# Agglomerative Clustering

### Background
the Hierarchical Clustering is a tree-based approach of implementation of clustering process. Unlike Divisive Clustering, the Agglomerative Hierarchical Clustering (HAC) using bottom-up approach and in the first step of the algorithm each object is considered as a single cluster. In each step of the algorithm, the most similar two clusters (based on defined distance measure) are combined into a new cluster.

Agglomerative clustering is one of the oldest and most used strategies for handling clustering process. It has many applications including anomaly detection and bioinformatics applications. One of the important tasks of agglomerative clustering is to specify a distance measure between clusters. In this notebook, we used complete linkage strategy for the distance measures. According to the complete linkage strategy, the distance between pair of clusters is defined as the distance between their furthest pair of data objects.  It is important to note that there are wide range of strategies for specifying the distance between two clusters in agglomerative clustering. 
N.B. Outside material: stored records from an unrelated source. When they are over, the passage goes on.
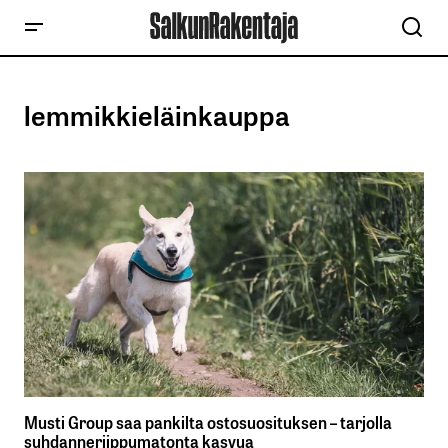
lemmikkieläinkauppa
Musti Group saa pankilta ostosuosituksen – tarjolla
suhdanneriippumatonta kasvua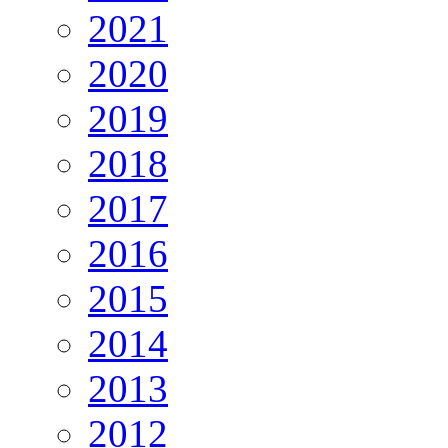
2021
2020
2019
2018
2017
2016
2015
2014
2013
2012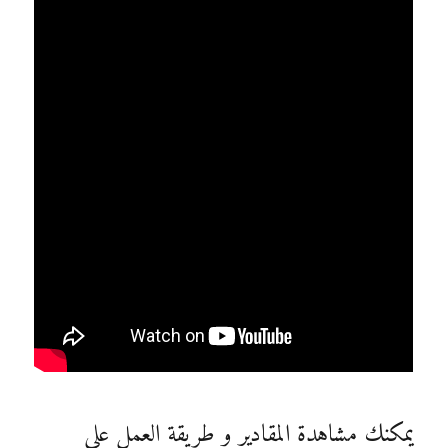
الإيد
(حلقة
كاملة)
يمكنك مشاهدة المقادير و طريقة العمل على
Agglomerative clustering has a very big advantage that it is very ease to do and to understand. In addition, the dendrogram is a common visual tool for showing the hierarchical clustering as a tree diagram. However, not everything is positive with agglomerative clustering. One of the main disadvantages of this algorithm is that it requires a huge storage, a large time complexity, and it rarely provides the best solution. It is very difficult to perform hierarchical clustering on very large datasets because of the time complexity O(kn2) where k is the number of clusters and n is the number of inputs to be clustered. In addition, it is a greedy algorithm and once we created a cluster, we “can’t go back”.  


### Implementation

In this notebook, we have written a general approach to implement Hierarchial Agglomerative Clustering (HAC). 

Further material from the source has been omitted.